RideLondon: it’s all change as cycling festival on closed roads returns

RideLondon is back. After a Covid-enforced hiatus, the closed-roads cycling festival held its first incarnation since 2019 on Sunday, with both the family-based Freecycle and the 30-, 60- and 100-mile rides held on the same day. There have been some changes – so what was it like? As has become traditional, here are five thoughts about the event.

Goodbye Surrey, hello Essex

The first seven editions of the RideLondon 100 (and its shorter cousins) took riders on the same route into the Surrey Hills and back. Now it is Essex, and the difference is notable. No especially steep inclines, like Surrey’s Leith Hill, and more in the way of wide roads – especially in London, where the route in and out, through Stratford and beyond, was something of a mini-tour of London’s urban motorways and underpasses.

It’s fair to say that the old route, through west London and Richmond Park, was more scenic, and that lovely as the Essex lanes are, we saw relatively few of them. There is a reason: one plan was to avoid rapid, narrow descents (such as Leith Hill) to reduce the number of crashes, and also ensure that if someone did need medical help it would not necessitate re-routing riders, as happened in 2016. This year, a rider did require an air ambulance after a suspected heart attack (the good news is they are understood to be stable in hospital), and while that delayed a lot of people, me included, the moment the air ambulance had gone, riders were allowed through.

Also: Surrey didn’t want us any more. Despite residents voting to keep the event in a mini-referendum, the county council decided it was too disruptive. RideLondon organisers say Essex officials were enthusiastic.

It’s still very well run

You might expect this, given that RideLondon is put together by the same people who have organised the London Marathon for 40 years, but things do go very smoothly, and all the marshals, volunteers and others I encountered were excellent. The logistics are a bit different now. No longer starting in the huge spaces of the Olympic Park, but on the Embankment, meant the event was easier to get to for many, but there was no room for a bag drop service.

The way the different waves of riders joined the course seemed a bit haphazard, but at least it avoided the previous experience of having to wait around in the morning chill until your group was allowed to go.

More diversity

Speaking to Hugh Brasher, who heads the London Marathon organisers, he stressed this as an aim, all the more so given that road cycling is a pursuit which, arguably even by the standards of organised sport, is disproportionately done by men of a certain age, me among them.

The 30-mile event was 46% female this year, with the figure for the 100-mile one being 23% – still fairly low, but 40% up on 2019. Brasher has liaised with disability cycling and groups representing minority ethnic riders, and when the various-length events merged near the finish, it was heartening to see participants on hand cycles and trikes, among other machines.

Cyclists are remarkably easy to organise

This is more relevant to everyday riding and city planning, and something of a truism, but worth stressing: when it comes to finite road space, people on bikes are very flexible.

This occurred as I waited for the air ambulance amid a vast crowd of tightly packed cyclists, one that presumably stretched for miles behind me. But once we got going, within minutes, the hordes had self-organised into stretched-out groups, without any fuss. A similar-sized traffic jam involving cars – and remember, 22,600 riders started – would have taken all day to sort out.

Remember this next time a newspaper prints a photo of an “empty” cycle lane. It’s not that it’s not being used; it’s just that the cyclists have already gone.

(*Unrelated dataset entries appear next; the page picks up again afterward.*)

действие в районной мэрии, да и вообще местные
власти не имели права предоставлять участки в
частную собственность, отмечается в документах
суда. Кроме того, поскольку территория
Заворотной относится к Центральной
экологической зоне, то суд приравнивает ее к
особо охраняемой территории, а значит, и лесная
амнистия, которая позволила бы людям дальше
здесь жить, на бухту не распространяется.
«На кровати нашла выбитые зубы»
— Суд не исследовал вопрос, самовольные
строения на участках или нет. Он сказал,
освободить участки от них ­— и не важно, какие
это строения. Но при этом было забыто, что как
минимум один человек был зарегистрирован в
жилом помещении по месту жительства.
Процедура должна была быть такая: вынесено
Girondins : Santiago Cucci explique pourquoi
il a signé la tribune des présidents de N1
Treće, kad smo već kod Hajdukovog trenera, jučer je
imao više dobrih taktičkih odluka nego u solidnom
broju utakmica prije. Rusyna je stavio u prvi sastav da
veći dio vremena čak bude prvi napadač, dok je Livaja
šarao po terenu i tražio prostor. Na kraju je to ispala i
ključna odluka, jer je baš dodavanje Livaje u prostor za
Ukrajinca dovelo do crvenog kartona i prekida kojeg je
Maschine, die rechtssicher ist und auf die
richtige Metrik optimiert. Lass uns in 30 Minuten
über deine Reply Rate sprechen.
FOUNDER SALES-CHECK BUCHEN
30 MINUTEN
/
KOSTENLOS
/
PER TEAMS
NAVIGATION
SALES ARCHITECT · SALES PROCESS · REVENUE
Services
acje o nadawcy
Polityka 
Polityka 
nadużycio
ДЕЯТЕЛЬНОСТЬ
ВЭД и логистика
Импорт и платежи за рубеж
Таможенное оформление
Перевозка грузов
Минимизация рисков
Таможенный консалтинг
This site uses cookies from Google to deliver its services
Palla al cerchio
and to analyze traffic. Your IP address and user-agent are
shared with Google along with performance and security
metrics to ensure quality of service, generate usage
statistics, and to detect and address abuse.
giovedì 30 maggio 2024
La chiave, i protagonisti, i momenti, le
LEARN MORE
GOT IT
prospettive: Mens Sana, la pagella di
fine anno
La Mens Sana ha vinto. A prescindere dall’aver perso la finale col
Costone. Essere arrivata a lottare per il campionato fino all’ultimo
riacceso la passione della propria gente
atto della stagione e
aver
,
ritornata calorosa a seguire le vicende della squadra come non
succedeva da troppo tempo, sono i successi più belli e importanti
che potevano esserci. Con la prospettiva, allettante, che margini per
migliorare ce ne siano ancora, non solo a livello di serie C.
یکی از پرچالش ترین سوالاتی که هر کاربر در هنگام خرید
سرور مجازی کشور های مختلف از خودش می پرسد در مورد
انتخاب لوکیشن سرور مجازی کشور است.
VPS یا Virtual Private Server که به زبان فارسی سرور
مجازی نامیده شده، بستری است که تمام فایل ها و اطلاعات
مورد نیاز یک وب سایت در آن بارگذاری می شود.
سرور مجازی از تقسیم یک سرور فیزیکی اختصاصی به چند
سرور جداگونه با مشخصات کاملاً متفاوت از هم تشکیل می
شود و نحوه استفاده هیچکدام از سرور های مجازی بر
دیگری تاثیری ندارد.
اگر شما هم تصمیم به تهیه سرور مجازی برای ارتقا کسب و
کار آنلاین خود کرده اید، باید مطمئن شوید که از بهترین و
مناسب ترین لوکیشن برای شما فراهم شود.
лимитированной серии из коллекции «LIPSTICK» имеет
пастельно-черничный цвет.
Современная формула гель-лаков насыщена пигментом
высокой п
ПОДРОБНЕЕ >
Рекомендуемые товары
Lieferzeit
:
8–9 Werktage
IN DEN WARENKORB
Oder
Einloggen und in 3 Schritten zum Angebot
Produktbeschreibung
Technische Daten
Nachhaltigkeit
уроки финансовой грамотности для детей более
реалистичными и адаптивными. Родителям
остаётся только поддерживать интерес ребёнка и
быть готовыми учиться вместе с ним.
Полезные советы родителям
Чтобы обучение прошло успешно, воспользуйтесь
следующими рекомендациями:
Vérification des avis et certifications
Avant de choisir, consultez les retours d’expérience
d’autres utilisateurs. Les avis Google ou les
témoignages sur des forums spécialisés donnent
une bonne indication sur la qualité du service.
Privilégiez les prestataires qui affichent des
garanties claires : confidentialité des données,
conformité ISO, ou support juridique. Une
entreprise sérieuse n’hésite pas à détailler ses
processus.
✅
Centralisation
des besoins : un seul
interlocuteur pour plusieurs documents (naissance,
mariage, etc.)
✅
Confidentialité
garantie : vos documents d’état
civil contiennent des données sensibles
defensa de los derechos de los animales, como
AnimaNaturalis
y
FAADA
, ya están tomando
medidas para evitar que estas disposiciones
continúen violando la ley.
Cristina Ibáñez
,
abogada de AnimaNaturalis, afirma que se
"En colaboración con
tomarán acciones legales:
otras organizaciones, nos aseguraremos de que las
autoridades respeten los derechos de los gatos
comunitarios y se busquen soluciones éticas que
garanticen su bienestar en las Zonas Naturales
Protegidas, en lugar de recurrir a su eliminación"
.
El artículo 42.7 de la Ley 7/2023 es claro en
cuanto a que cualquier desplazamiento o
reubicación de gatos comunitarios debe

100 miles without (much) training

To indulge myself with a final point about my own ride, it’s fair to say I began with some misgivings. Barring a four-day mini training break in May, my entire preparation involved a three-ish mile each-way commute in work clothes on an everyday bike. And yet, if I exclude the wait for the air ambulance, I finished in about 5 hours 10 minutes, only slightly more than my fastest ever time, when I was about five years younger and much better prepared.

Yes, I did find the last 15 or so miles a slog, and I am limping a bit on stairs, but I was surprised. Or maybe I shouldn’t be? With various other cycle-based chores, I probably average 40 or 50 miles a week of riding. This is the magic of what public health experts like to call incidental activity – physical exertion you carry out not for formal exercise, just in going about your everyday life. It should not be underestimated.